Provincial and municipal police involved in unofficial checkpoints will be fired and their superiors will be held accountable, National Police Commissioner Hok Lundy warned in a statement Friday.
Municipal and provincial police commissioners were ordered to “arrest those who set [checkpoints] up and bring them to strict punishment by the internal rules and eject them from the national police framework,” Hok Lundy wrote. Mobile police teams were also ordered established in provinces and municipalities to inspect roads on a daily basis to ensure they are free of checkpoints.
The order follows Prime Minister Hun Sen’s statement at a seminar on good governance Thursday, during which he promised once again to end the traditional practice of authorities extorting money from drivers and passengers at illegal checkpoints on the nation’s roads.
Hun Sen berated police and military officials who he said adorned themselves with the stripes and stars of high rank on holidays, yet could not keep public roads open for travelers.
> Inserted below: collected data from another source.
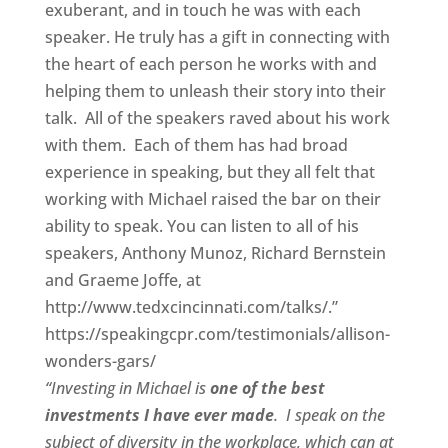
exuberant, and in touch he was with each
speaker. He truly has a gift in connecting with
the heart of each person he works with and
helping them to unleash their story into their
talk. All of the speakers raved about his work
with them. Each of them has had broad
experience in speaking, but they all felt that
working with Michael raised the bar on their
ability to speak. You can listen to all of his
speakers, Anthony Munoz, Richard Bernstein
and Graeme Joffe, at
http://www.tedxcincinnati.com/talks/.”
https://speakingcpr.com/testimonials/allison-
wonders-gars/
“Investing in Michael is
one of the best
investments I have ever made
. I speak on the
subject of diversity in the workplace, which can at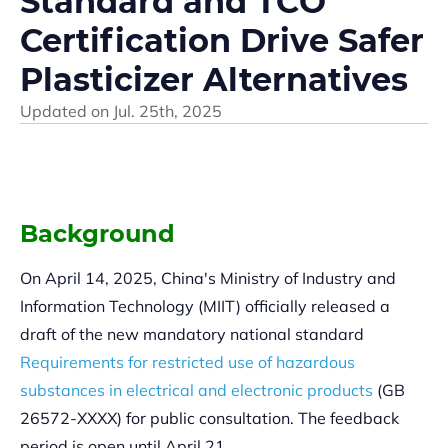
Standard and TCO
Certification Drive Safer
Plasticizer Alternatives
Updated on
Jul. 25th, 2025
Background
On April 14, 2025, China's Ministry of Industry and
Information Technology (MIIT) officially released a
draft of the new mandatory national standard
Requirements for restricted use of hazardous
substances in electrical and electronic products
(GB
26572-XXXX) for public consultation. The feedback
period is open until April 21.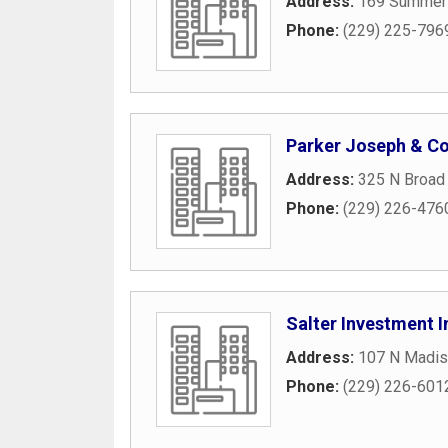
Address:
169 Summer
Phone:
(229) 225-796
Parker Joseph & C
Address:
325 N Broad 
Phone:
(229) 226-476
Salter Investment I
Address:
107 N Madis
Phone:
(229) 226-601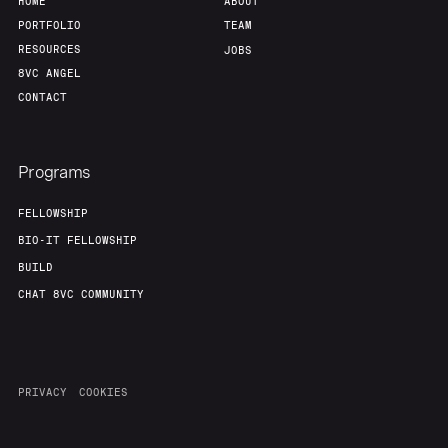
HOME
ABOUT
PORTFOLIO
TEAM
RESOURCES
JOBS
8VC ANGEL
CONTACT
Programs
FELLOWSHIP
BIO-IT FELLOWSHIP
BUILD
CHAT 8VC COMMUNITY
PRIVACY
COOKIES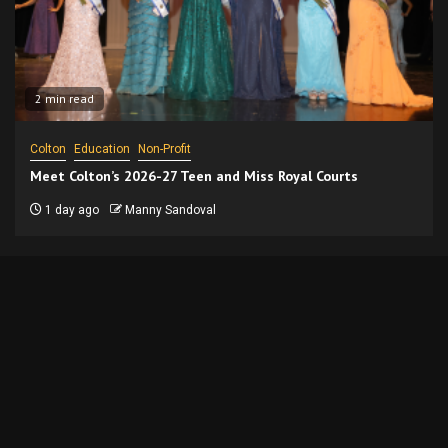
2 min read
Colton
Education
Non-Profit
Meet Colton’s 2026-27 Teen and Miss Royal Courts
1 day ago
Manny Sandoval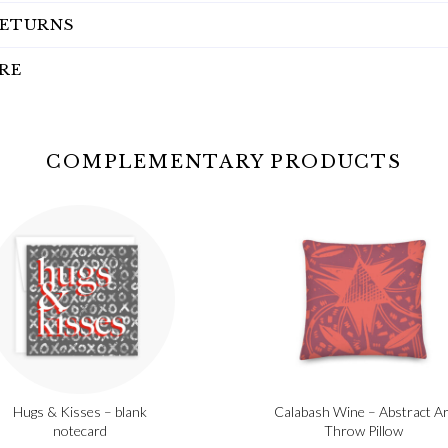
RETURNS
RE
COMPLEMENTARY PRODUCTS
Hugs & Kisses – blank
Calabash Wine – Abstract Ar
notecard
Throw Pillow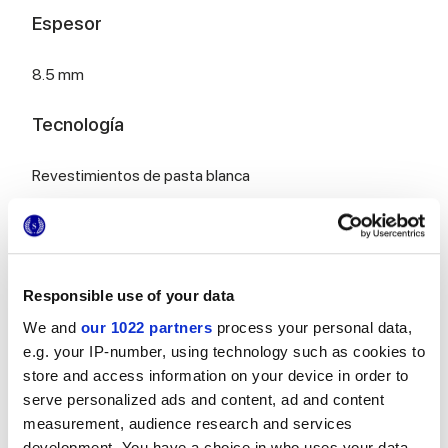
Espesor
8.5 mm
Tecnología
Revestimientos de pasta blanca
Para completar tu espacio
Responsible use of your data
We and
our 1022 partners
process your personal data,
e.g. your IP-number, using technology such as cookies to
store and access information on your device in order to
serve personalized ads and content, ad and content
MULTIFORME BOUQUET
MULTIFORME EUFORIA
measurement, audience research and services
40x80 cm
40x80 cm
development. You have a choice in who uses your data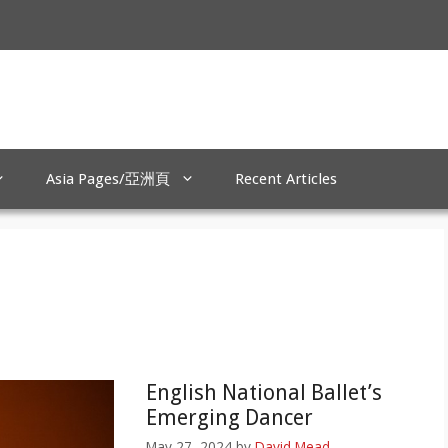
Asia Pages/亞洲頁
Recent Articles
English National Ballet’s
Emerging Dancer
May 27, 2024
by
David Mead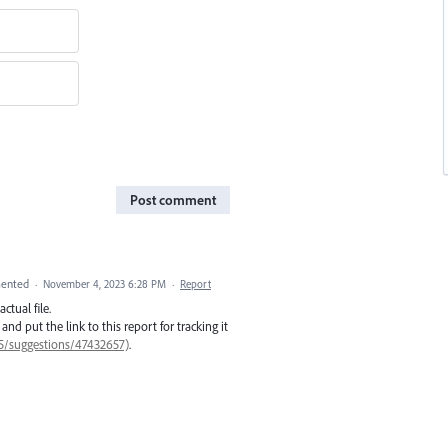
Post comment
ented
·
November 4, 2023 6:28 PM
·
Report
ctual file.
, and put the link to this report for tracking it
85/suggestions/47432657)
.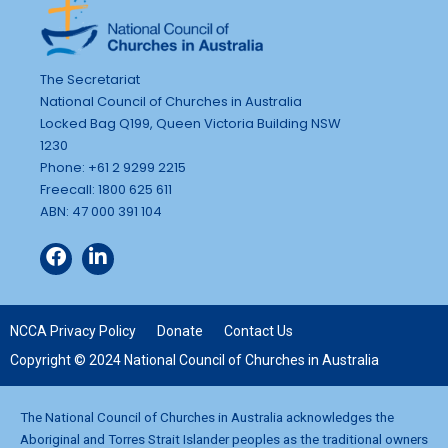
The Secretariat
National Council of Churches in Australia
Locked Bag Q199, Queen Victoria Building NSW
1230
Phone: +61 2 9299 2215
Freecall: 1800 625 611
ABN: 47 000 391 104
NCCA Privacy Policy
Donate
Contact Us
Copyright © 2024 National Council of Churches in Australia
The National Council of Churches in Australia acknowledges the
Aboriginal and Torres Strait Islander peoples as the traditional owners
Phnom Penh municipal police Chief Heng Pov said Friday that the orders also extended to the capital’s ubiquitous traffic police.
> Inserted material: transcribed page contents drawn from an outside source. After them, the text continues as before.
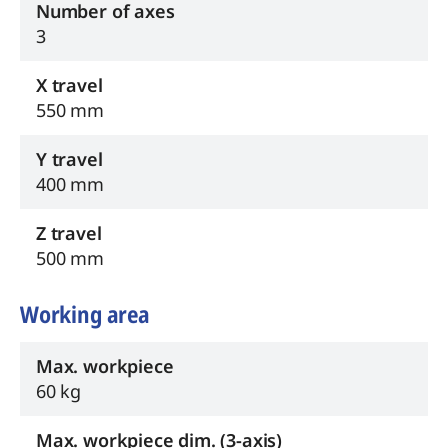
Number of axes
3
X travel
550 mm
Y travel
400 mm
Z travel
500 mm
Working area
Max. workpiece
60 kg
Max. workpiece dim. (3-axis)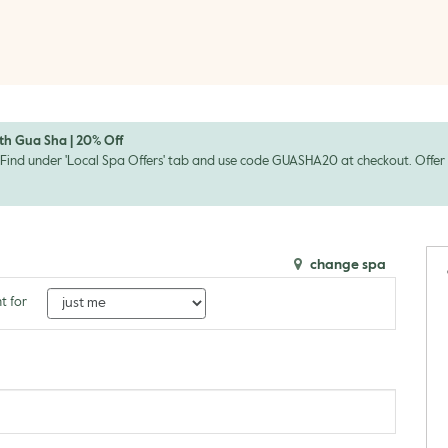
th Gua Sha | 20% Off
Find under 'Local Spa Offers' tab and use code GUASHA20 at checkout. Offer en
change spa
t for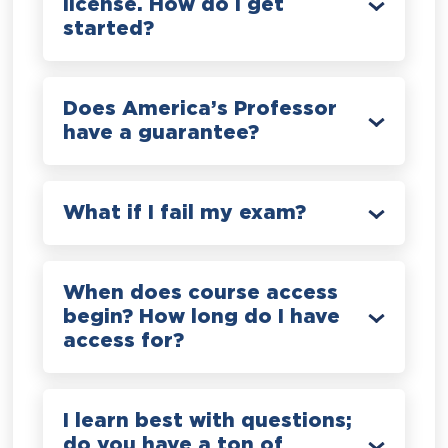
license. How do I get
started?
Does America’s Professor
have a guarantee?
What if I fail my exam?
When does course access
begin? How long do I have
access for?
I learn best with questions;
do you have a ton of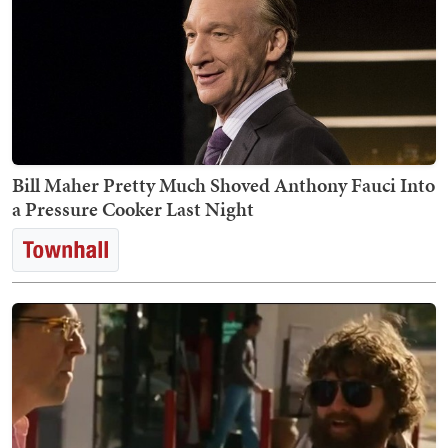
Bill Maher Pretty Much Shoved Anthony Fauci Into
a Pressure Cooker Last Night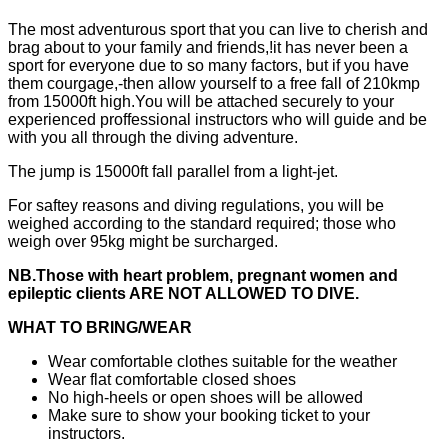
The most adventurous sport that you can live to cherish and
brag about to your family and friends,!it has never been a
sport for everyone due to so many factors, but if you have
them courgage,-then allow yourself to a free fall of 210kmp
from 15000ft high.You will be attached securely to your
experienced proffessional instructors who will guide and be
with you all through the diving adventure.
The jump is 15000ft fall parallel from a light-jet.
For saftey reasons and diving regulations, you will be
weighed according to the standard required; those who
weigh over 95kg might be surcharged.
NB.Those with heart problem, pregnant women and
epileptic clients ARE NOT ALLOWED TO DIVE.
WHAT TO BRING/WEAR
Wear comfortable clothes suitable for the weather
Wear flat comfortable closed shoes
No high-heels or open shoes will be allowed
Make sure to show your booking ticket to your
instructors.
Any payment to blue-uniformed traffic police must be accompanied with a receipt, Heng Pov said. “This is not allowed to exist any longer…If [traffic police] intentionally violate the law, they would face strict punishment by the law. The prime minister raised this matter,” he said.
Several taxi drivers on Friday welcomed the premier’s vow, but were skeptical that the momentum would last.
“In at least three months, when the premier forgets once again, they will come back,” said driver Chhiv Sopheap. “It won’t take long, because the police need money.”
A second taxi driver, who declined to give his name, said the worst culprits are customs officers and the economic police department. “If I do not give them money, they would confiscate my car. They extort money from innocent people like they were animals,” he said.